Le premier mouvement,
Allegro, est le seul de la série des trois à adopter la
structure sonate (1). Le thème initial consiste en un puissant accord suivi d'un motif saccadé descendant, sorte de pas cadencé. Lorsque la dominante (fa majeur) est atteinte, on s'attend à un retour du thème initial (chose fréquente dans les structures sonates de Haydn) mais c'est un thème tout nouveau dans la tonalité "haydnienne" de fa mineur qui apparait au dessus d'un accompagnement très expressif de triolets. Ce thème chante éperdument, module constamment et occupe la plus grande partie de l'exposition. Ce passage , à mon humble avis, constitue le
centre de gravité du mouvement car le développement, relativement court, n'a pas l'importance qu'il a très généralement chez Haydn. A la fin du développement, on remarque des imitations entre les deux mains de fragments de gammes chromatiques qui fugitivement évoquent Bartok! Lors de la réexposition, le second sujet est encore plus expressif du fait de sa transcription dans les hauteurs du clavier et le mouvement s'achève tout doucement.
Le finale,
Allegro di molto à 2/4, ne donne pas du tout une impression de vitesse malgré son tempo rapide. C'est une
pièce calme, réfléchie, sérieuse, un style que personnellement j'adore chez Haydn. La structure, identique au finale de la sonate en sol, comporte
trois parties: la première divisée en deux sous-sections, est encadrée de doubles barres de reprise. Le morceau débute par un thème, d'une grande énergie latente, à la main droite avec un contrechant à la main gauche. L'écriture à trois voix est serrée et la sonorité splendide surtout quand, dans la seconde sous-section, le thème est repris à la basse du clavier et le contre-chant passe à la main droite.

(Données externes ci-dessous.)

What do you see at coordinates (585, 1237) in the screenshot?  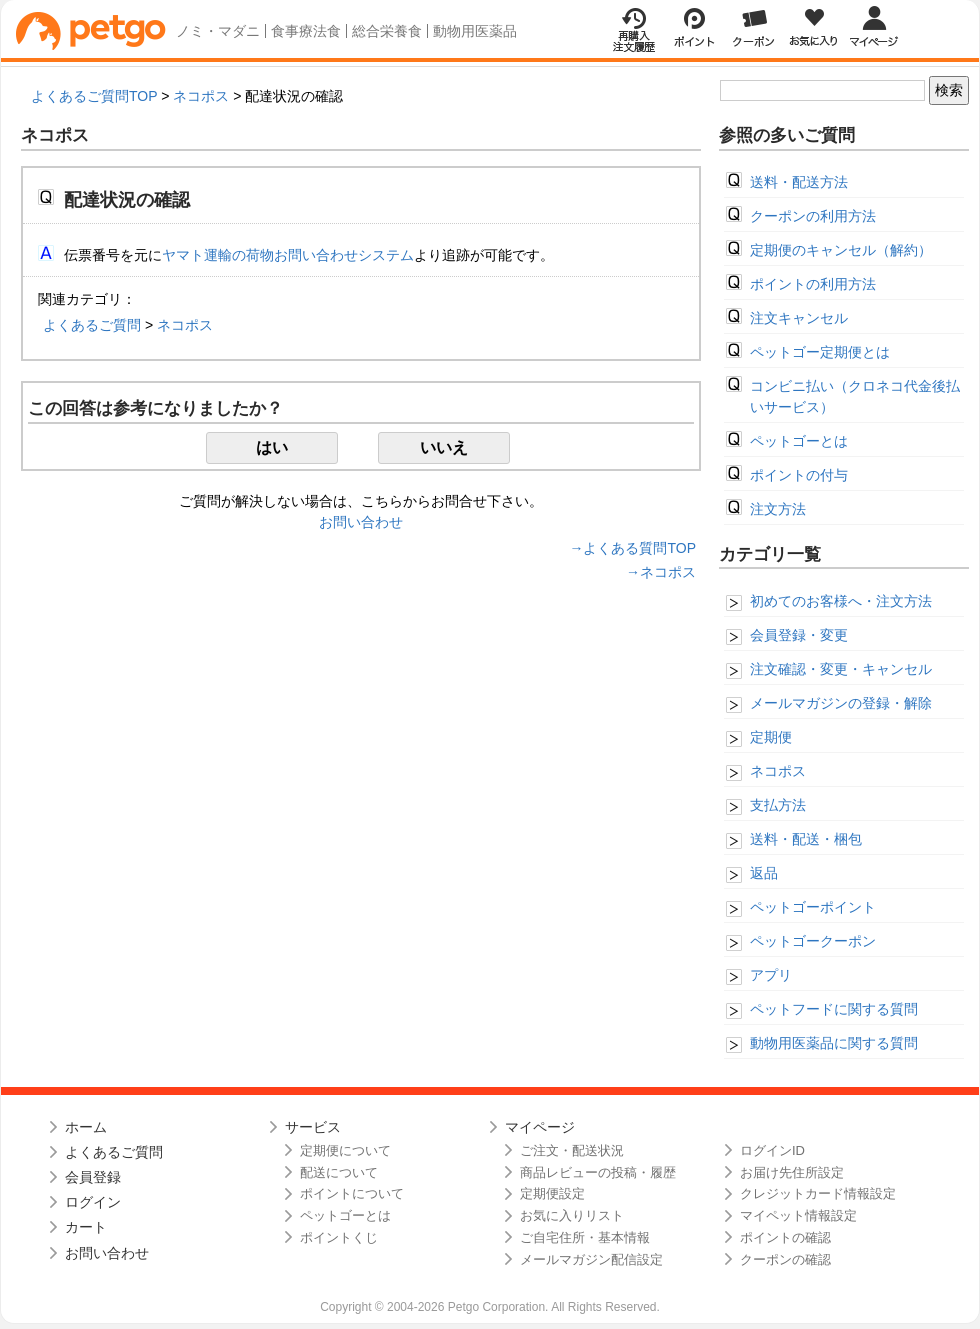 I see `ご自宅住所・基本情報` at bounding box center [585, 1237].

La deuxième partie est un
intermède en si bémol mineur bâti essentiellement sur le thème initial et remarquable par ses pathétiques modulations. Est-ce une variation, un couplet de Rondo, ou bien un développement? Dans la troisième partie on assiste au retour du début comme dans une réexposition de sonate, il n'y a plus de barres de reprise, chaque sous-section est suivie d'une variation très libre, procédé déja utilisé dans plusieurs sonates antérieures et qui évite toute monotonie.
Dans ce finale de forme "indéterminée, Haydn s'amuse à brouiller les cartes mais qu'on ne s'y trompe pas, ce
finale est plus solidement construit, plus rigoureux que jamais!